[LISTED RECORDS Boundary: Start]

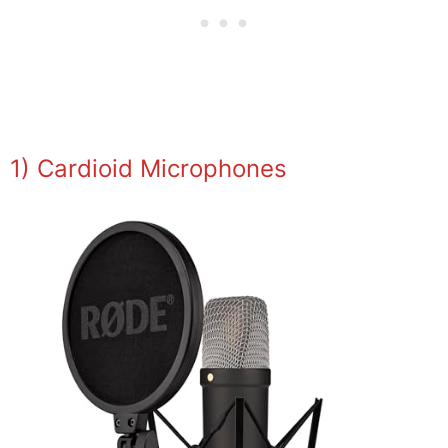
1) Cardioid Microphones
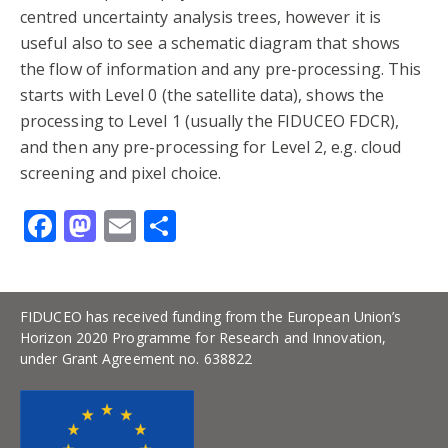
centred uncertainty analysis trees, however it is
useful also to see a schematic diagram that shows
the flow of information and any pre-processing. This
starts with Level 0 (the satellite data), shows the
processing to Level 1 (usually the FIDUCEO FDCR),
and then any pre-processing for Level 2, e.g. cloud
screening and pixel choice.
Facebook
Mastodon
Email
Share
FIDUCEO has received funding from the European Union’s
Horizon 2020 Programme for Research and Innovation,
under Grant Agreement no. 638822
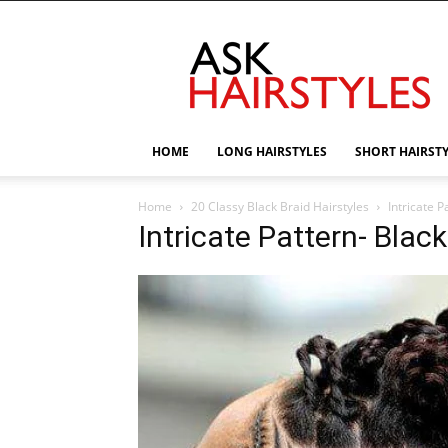
AskHairstyles
HOME
LONG HAIRSTYLES
SHORT HAIRST
Home
20 Classy Black Braid Hairstyles
Intricate P
Intricate Pattern- Black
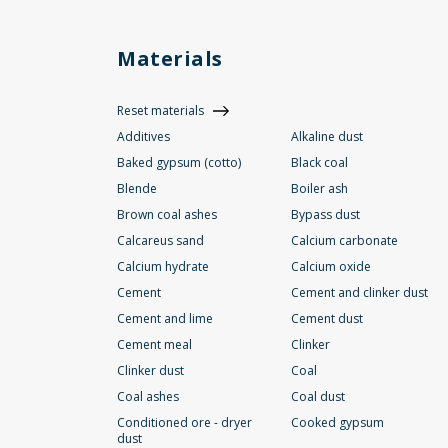
Materials
Reset materials
Additives
Alkaline dust
Baked gypsum (cotto)
Black coal
Blende
Boiler ash
Brown coal ashes
Bypass dust
Calcareus sand
Calcium carbonate
Calcium hydrate
Calcium oxide
Cement
Cement and clinker dust
Cement and lime
Cement dust
Cement meal
Clinker
Clinker dust
Coal
Coal ashes
Coal dust
Conditioned ore - dryer
Cooked gypsum
dust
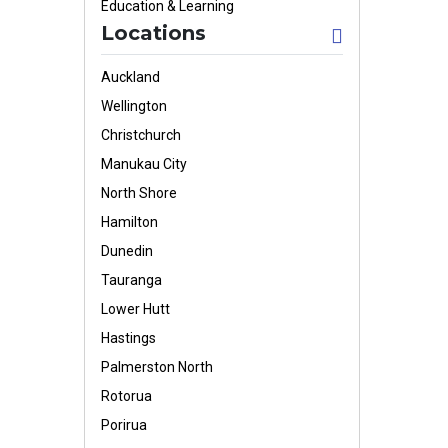
Education & Learning
Locations
Auckland
Wellington
Christchurch
Manukau City
North Shore
Hamilton
Dunedin
Tauranga
Lower Hutt
Hastings
Palmerston North
Rotorua
Porirua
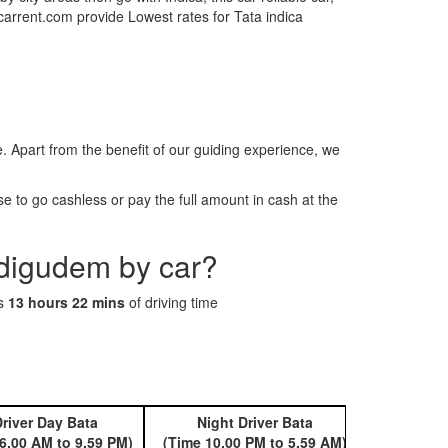
tcarrent.com provide Lowest rates for Tata indica
part from the benefit of our guiding experience, we
to go cashless or pay the full amount in cash at the
ddigudem by car?
is
13 hours 22 mins
of driving time
river Day Bata
Night Driver Bata
Book 
6.00 AM to 9.59 PM)
(Time 10.00 PM to 5.59 AM)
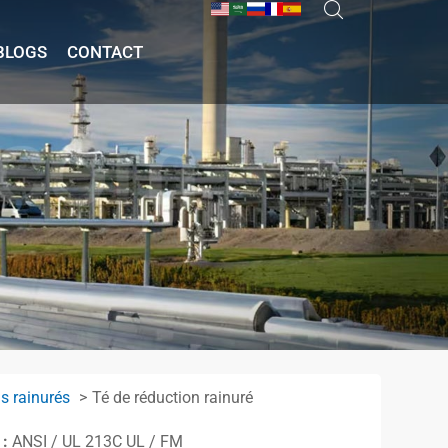
BLOGS
CONTACT
s rainurés
Té de réduction rainuré
 :
ANSI / UL 213C UL / FM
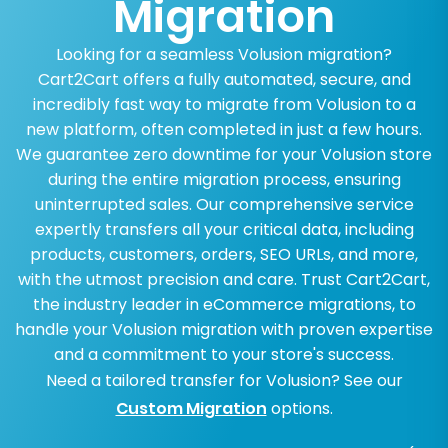
Migration
Looking for a seamless Volusion migration?
Cart2Cart offers a fully automated, secure, and
incredibly fast way to migrate from Volusion to a
new platform, often completed in just a few hours.
We guarantee zero downtime for your Volusion store
during the entire migration process, ensuring
uninterrupted sales. Our comprehensive service
expertly transfers all your critical data, including
products, customers, orders, SEO URLs, and more,
with the utmost precision and care. Trust Cart2Cart,
the industry leader in eCommerce migrations, to
handle your Volusion migration with proven expertise
and a commitment to your store's success.
Need a tailored transfer for Volusion? See our
Custom Migration
options.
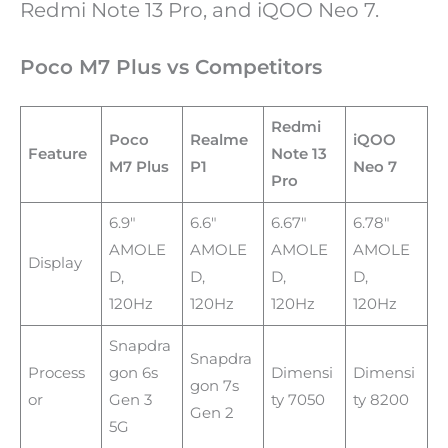
Redmi Note 13 Pro, and iQOO Neo 7.
Poco M7 Plus vs Competitors
Redmi
Poco
Realme
iQOO
Feature
Note 13
M7 Plus
P1
Neo 7
Pro
6.9″
6.6″
6.67″
6.78″
AMOLE
AMOLE
AMOLE
AMOLE
Display
D,
D,
D,
D,
120Hz
120Hz
120Hz
120Hz
Snapdra
Snapdra
Process
gon 6s
Dimensi
Dimensi
gon 7s
or
Gen 3
ty 7050
ty 8200
Gen 2
5G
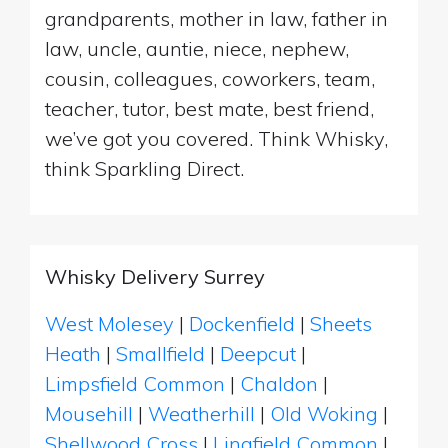
grandparents, mother in law, father in
law, uncle, auntie, niece, nephew,
cousin, colleagues, coworkers, team,
teacher, tutor, best mate, best friend,
we’ve got you covered. Think Whisky,
think Sparkling Direct.
Whisky Delivery Surrey
West Molesey
|
Dockenfield
|
Sheets
Heath
|
Smallfield
|
Deepcut
|
Limpsfield Common
|
Chaldon
|
Mousehill
|
Weatherhill
|
Old Woking
|
Shellwood Cross
|
Lingfield Common
|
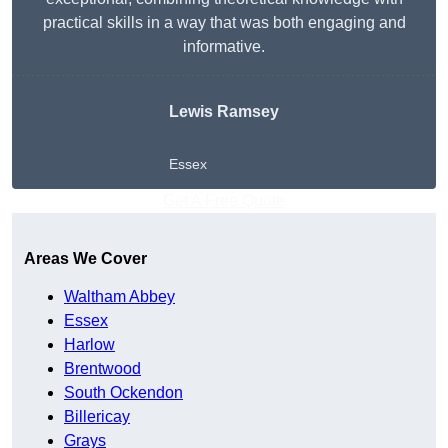
practical skills in a way that was both engaging and
informative.
Lewis Ramsey
Essex
Get A Free Quote
Areas We Cover
Waltham Abbey
Essex
Harlow
Brentwood
South Ockendon
Billericay
Grays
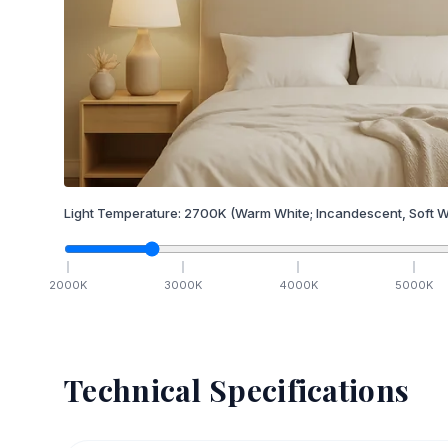
Light Temperature:
2700
K
(Warm White; Incandescent, Soft W
2000
K
3000
K
4000
K
5000
K
Technical Specifications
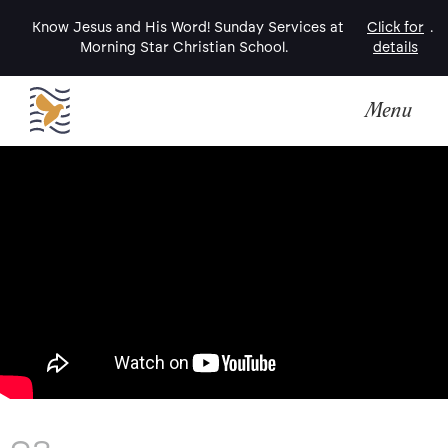
Know Jesus and His Word! Sunday Services at
Click for
.
Morning Star Christian School.
details
Menu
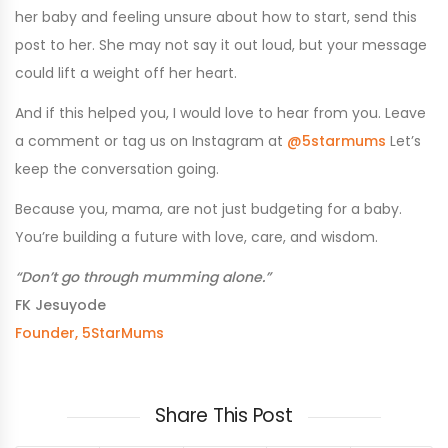
her baby and feeling unsure about how to start, send this
post to her. She may not say it out loud, but your message
could lift a weight off her heart.
And if this helped you, I would love to hear from you. Leave
a comment or tag us on Instagram at
@5starmums
Let’s
keep the conversation going.
Because you, mama, are not just budgeting for a baby.
You’re building a future with love, care, and wisdom.
“Don’t go through mumming alone.”
FK Jesuyode
Founder, 5StarMums
Share This Post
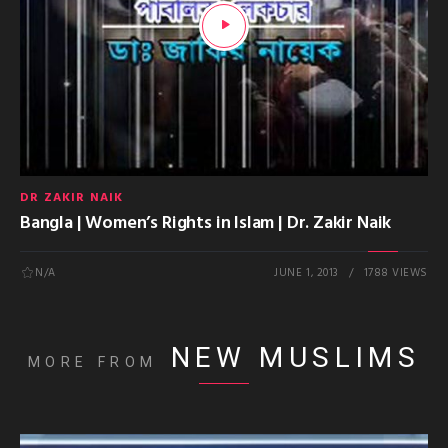
DR ZAKIR NAIK
Bangla | Women’s Rights in Islam | Dr. Zakir Naik
N/A
JUNE 1, 2013
1788 VIEWS
NEW MUSLIMS
MORE FROM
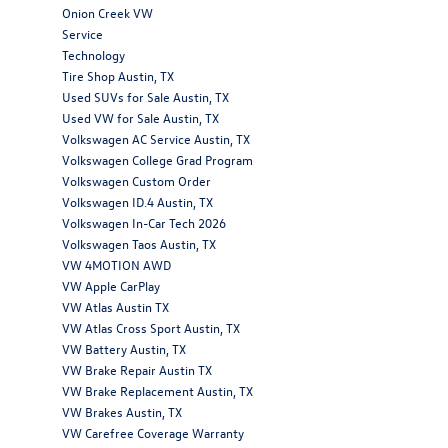
Onion Creek VW
Service
Technology
Tire Shop Austin, TX
Used SUVs for Sale Austin, TX
Used VW for Sale Austin, TX
Volkswagen AC Service Austin, TX
Volkswagen College Grad Program
Volkswagen Custom Order
Volkswagen ID.4 Austin, TX
Volkswagen In-Car Tech 2026
Volkswagen Taos Austin, TX
VW 4MOTION AWD
VW Apple CarPlay
VW Atlas Austin TX
VW Atlas Cross Sport Austin, TX
VW Battery Austin, TX
VW Brake Repair Austin TX
VW Brake Replacement Austin, TX
VW Brakes Austin, TX
VW Carefree Coverage Warranty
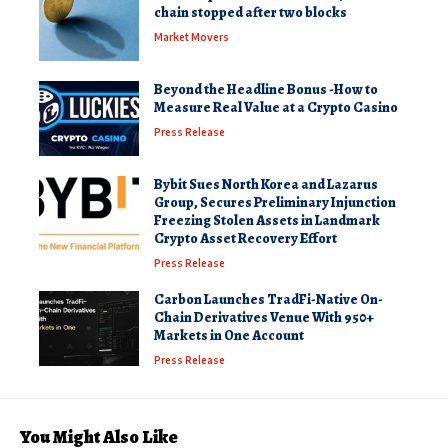
chain stopped after two blocks
Market Movers
Beyond the Headline Bonus -How to
Measure Real Value at a Crypto Casino
Press Release
Bybit Sues North Korea and Lazarus
Group, Secures Preliminary Injunction
Freezing Stolen Assets in Landmark
Crypto Asset Recovery Effort
Press Release
Carbon Launches TradFi-Native On-
Chain Derivatives Venue With 950+
Markets in One Account
Press Release
You Might Also Like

[LISTED RECORDS Boundary: End]

__WORK TO COMPLETE__. State how many lines of the records above contain the word "shows", giving only that number.

__COMPLETED EXERCISE__. 2